ADULT DOSE (STANDARD)

Maintenance: ~0.125–0.25 mg daily PO (lower in elderly / CKD / low body weight) Loading (if used): IV or PO in divided doses — protocol-based only

MAX DOSE

No safe universal “max” — individualize to renal function, age, weight, rhythm goal, and toxicity margins

Route

PO / IV

PEDIATRIC DOSE

Specialist / weight-based only

Do not miss

Must-not-miss safety points

Major warning

- Narrow therapeutic index → small dose changes can cause toxicity - Toxicity risk ↑ with renal impairment - Hypokalemia ↑ digoxin toxicity (major trap) - Arrhythmias (bradycardia, AV block, ventricular arrhythmias) - Toxicity can present with GI + visual + cardiac symptoms - Drug interactions are common and clinically significant

Indications

Primary

Atrial fibrillation (rate control, especially sedentary / HF patients)
HFrEF (symptom control; no mortality benefit)

Secondary

Selected atrial arrhythmias (specialist context)

Dosing

STANDARD (ADULT PO)

Maintenance: ~0.125–0.25 mg PO daily (often lower in elderly / CKD) Loading (if used): IV or PO in divided doses — protocol-based

ADULT DOSE

Titrate to: - renal function - age - body size Lower doses in elderly, CKD, low body weight Avoid rapid IV bolus (arrhythmia risk)

PEDIATRIC DOSE

Specialist / weight-based only

MAX DOSE

Individualized ceiling — avoid fixed “max” labels; reassess with levels/clinical context when available

Practical Note

- Narrow therapeutic index — smallest practical dose change - Renal impairment → accumulation → lower maintenance and closer monitoring - Hypokalemia / hypomagnesemia / hypercalcemia → ↑ toxicity — correct electrolytes before blaming “non-response” - Loading is not routine outpatient care — protocol/specialist decision

Warnings

Clinical warnings

AV block / sick sinus syndrome without reliable pacing — high bradycardia risk; specialist context
Narrow therapeutic window
Renal impairment → accumulation
Electrolyte imbalance (↓K, ↓Mg, ↑Ca) → ↑ toxicity
Bradycardia / high-grade AV block
Visual disturbances (yellow/green vision, halos)
GI symptoms (nausea, vomiting) — often early toxicity

Contraindications

Ventricular fibrillation
Known hypersensitivity

Drug interactions

Loop / thiazide diuretics → hypokalemia → ↑ digoxin toxicity (high-frequency clinical trap)
Amiodarone → ↑ digoxin levels / AV nodal effects
Verapamil / diltiazem → ↑ levels + AV block / bradycardia risk
Macrolides (e.g., clarithromycin) → ↑ levels (CYP / gut flora / P-gp context)
P-gp inhibitors (e.g., dronedarone, cyclosporine, selected agents) → ↑ digoxin levels

Special populations

Pediatrics

Specialist / weight-based only

Pregnancy

Pregnancy: use only with clear maternal benefit; follow high-risk cardiology / obstetric protocols.

Lactation

excreted in milk; infant monitoring context — verify local guidance.

Renal impairment

Dose reduction required; monitor closely — dominant clearance pathway.

Hepatic impairment

Not first-line hepatic adjustment drug; severe liver disease may alter context — follow specialist if co-pathology.

Elderly

Elderly: high toxicity risk — use lower maintenance doses; tighten monitoring after any change.
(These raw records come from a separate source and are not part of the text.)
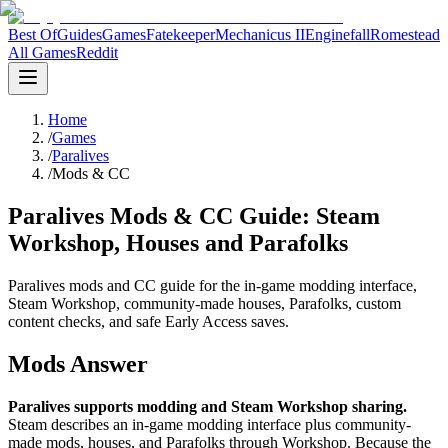
Best Of
Guides
Games
Fatekeeper
Mechanicus II
Enginefall
Romestead
All Games
Reddit
Home
/
Games
/
Paralives
/
Mods & CC
Paralives Mods & CC Guide: Steam
Workshop, Houses and Parafolks
Paralives mods and CC guide for the in-game modding interface,
Steam Workshop, community-made houses, Parafolks, custom
content checks, and safe Early Access saves.
Mods Answer
Paralives supports modding and Steam Workshop sharing.
Steam describes an in-game modding interface plus community-
made mods, houses, and Parafolks through Workshop. Because the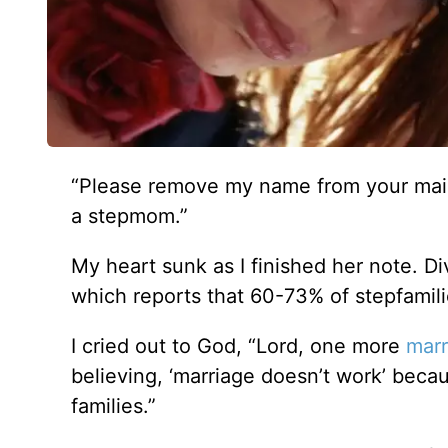
“Please remove my name from your maili
a stepmom.”
My heart sunk as I finished her note. D
which reports that 60-73% of stepfamilie
I cried out to God, “Lord, one more
marr
believing, ‘marriage doesn’t work’ be
families.”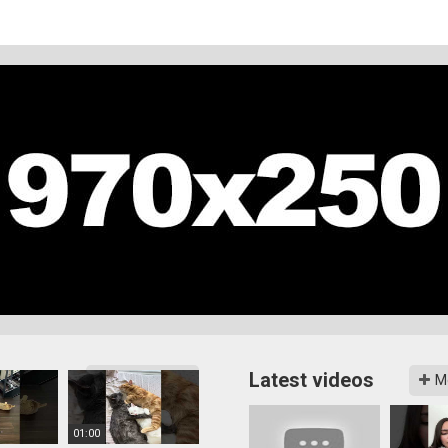
Latest videos
More videos
M
01:00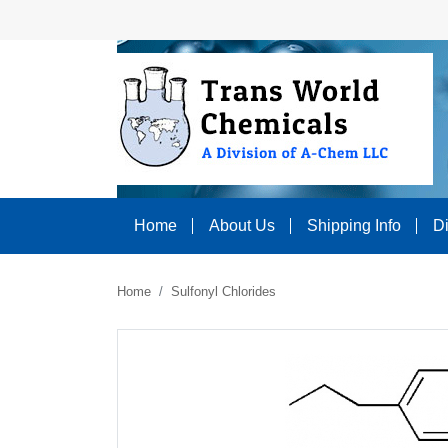
Home
About Us
Shipping Info
D
Home
Sulfonyl Chlorides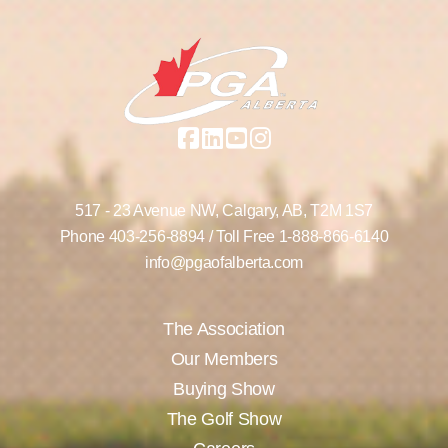
517 - 23 Avenue NW,
Calgary, AB,
T2M 1S7
Phone
403-256-8894
/ Toll Free
1-888-866-6140
info@pgaofalberta.com
The Association
Our Members
Buying Show
The Golf Show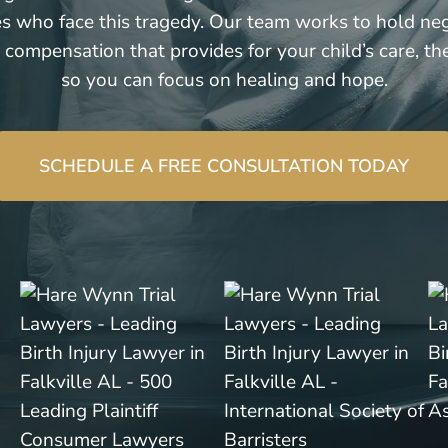
ies who face this tragedy. Our team works to hold ne
 compensation that provides for your child’s care, th
so you can focus on healing and hope.
SCHEDULE A FREE CONSULTATION TODAY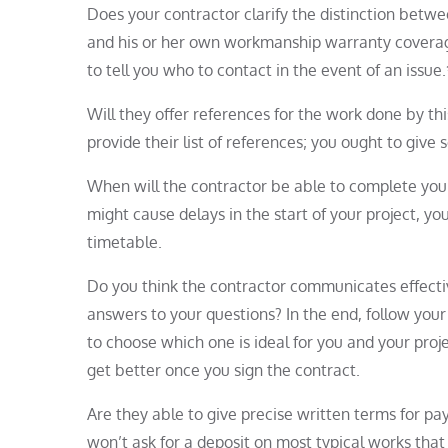
Does your contractor clarify the distinction bet
and his or her own workmanship warranty coverage?
to tell you who to contact in the event of an issue
Will they offer references for the work done by thi
provide their list of references; you ought to give 
When will the contractor be able to complete you
might cause delays in the start of your project, 
timetable.
Do you think the contractor communicates effectiv
answers to your questions? In the end, follow your 
to choose which one is ideal for you and your proje
get better once you sign the contract.
Are they able to give precise written terms for p
won’t ask for a deposit on most typical works that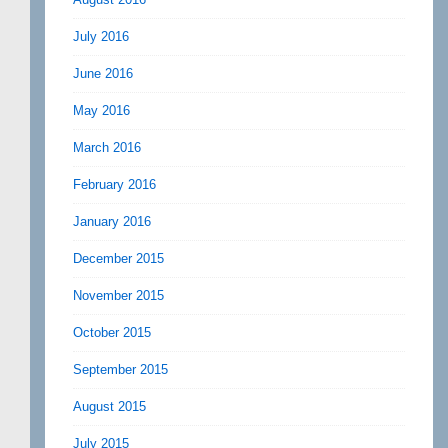
July 2016
June 2016
May 2016
March 2016
February 2016
January 2016
December 2015
November 2015
October 2015
September 2015
August 2015
July 2015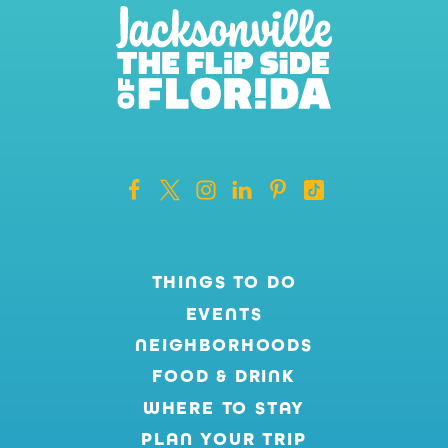
THINGS TO DO
EVENTS
NEIGHBORHOODS
FOOD & DRINK
WHERE TO STAY
PLAN YOUR TRIP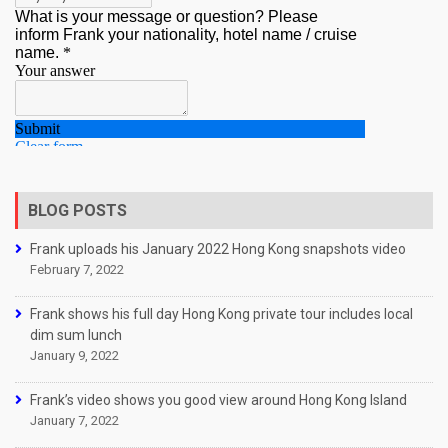
BLOG POSTS
Frank uploads his January 2022 Hong Kong snapshots video
February 7, 2022
Frank shows his full day Hong Kong private tour includes local
dim sum lunch
January 9, 2022
Frank’s video shows you good view around Hong Kong Island
January 7, 2022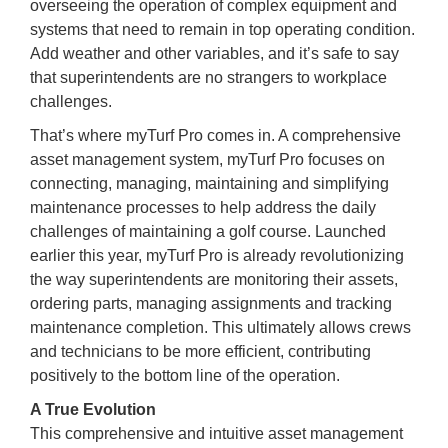
overseeing the operation of complex equipment and
systems that need to remain in top operating condition.
Add weather and other variables, and it’s safe to say
that superintendents are no strangers to workplace
challenges.
That’s where myTurf Pro comes in. A comprehensive
asset management system, myTurf Pro focuses on
connecting, managing, maintaining and simplifying
maintenance processes to help address the daily
challenges of maintaining a golf course. Launched
earlier this year, myTurf Pro is already revolutionizing
the way superintendents are monitoring their assets,
ordering parts, managing assignments and tracking
maintenance completion. This ultimately allows crews
and technicians to be more efficient, contributing
positively to the bottom line of the operation.
A True Evolution
This comprehensive and intuitive asset management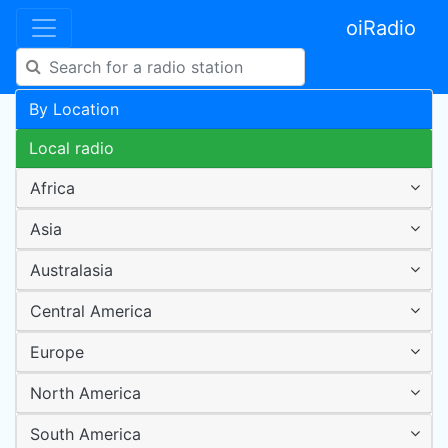
oiRadio
By Location
Local radio
Africa
Asia
Australasia
Central America
Europe
North America
South America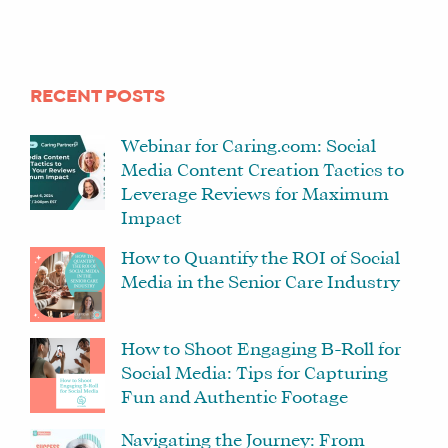
RECENT POSTS
Webinar for Caring.com: Social
Media Content Creation Tactics to
Leverage Reviews for Maximum
Impact
How to Quantify the ROI of Social
Media in the Senior Care Industry
How to Shoot Engaging B-Roll for
Social Media: Tips for Capturing
Fun and Authentic Footage
Navigating the Journey: From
HFrEF: symptom control adjunct only — not a mortality benefit; toxicity margins drive dose decisions.

Administration

- PO daily dosing (consistent timing) - IV: slow administration per protocol — avoid rapid IV push (arrhythmia risk)

Monitoring

Monitor: - HR / rhythm - Symptoms (GI, visual, cardiac) - Renal function - Electrolytes (K, Mg); Ca when relevant
Recheck: - After any dose change - If toxicity suspected - Periodically on chronic therapy - Reassess early when diuretics, amiodarone, macrolides, or P-gp inhibitors are started/stopped
Hold if:
- Bradycardia / symptomatic bradycardia
- AV block (per clinical severity and pacing availability)
- Suspected toxicity

Overdose / toxicity

Clinical Picture

GI: nausea, vomiting CNS: confusion, visual changes Cardiac: bradycardia, AV block, ventricular arrhythmias

Immediate Actions

Stop digoxin Check K, Mg, renal function ECG monitoring Correct precipitating electrolytes when safe

Antidote

Digoxin-specific antibody fragments (Digoxin immune Fab)

Decontamination

Acute oral overdose: supportive care; toxicology for Fab dosing and refractory arrhythmias.

Escalation

ICU for severe arrhythmias, hemodynamic instability, or Fab-refractory course per protocol.

Clinical pearls

Common mistakes, resistance logic, and bedside traps

High-Yield

Always think K⁺ (and Mg²⁺) when using digoxin
Most toxicity = dosing + renal function + electrolytes + interactions

Clinical

In AF, often better for resting rate control than exertional rate

Safety

Check drug interactions before prescribing or adding new therapy

Pharmacy Tool

Preparation Calculator

Digoxin 0.05 mg/mL oral solution

solution · oral

Pharmacist verification beta

Preparation formulas are currently in pharmacist verification beta and must be validated against institutional protocols before use. Additional safeguards apply (narrow therapeutic index).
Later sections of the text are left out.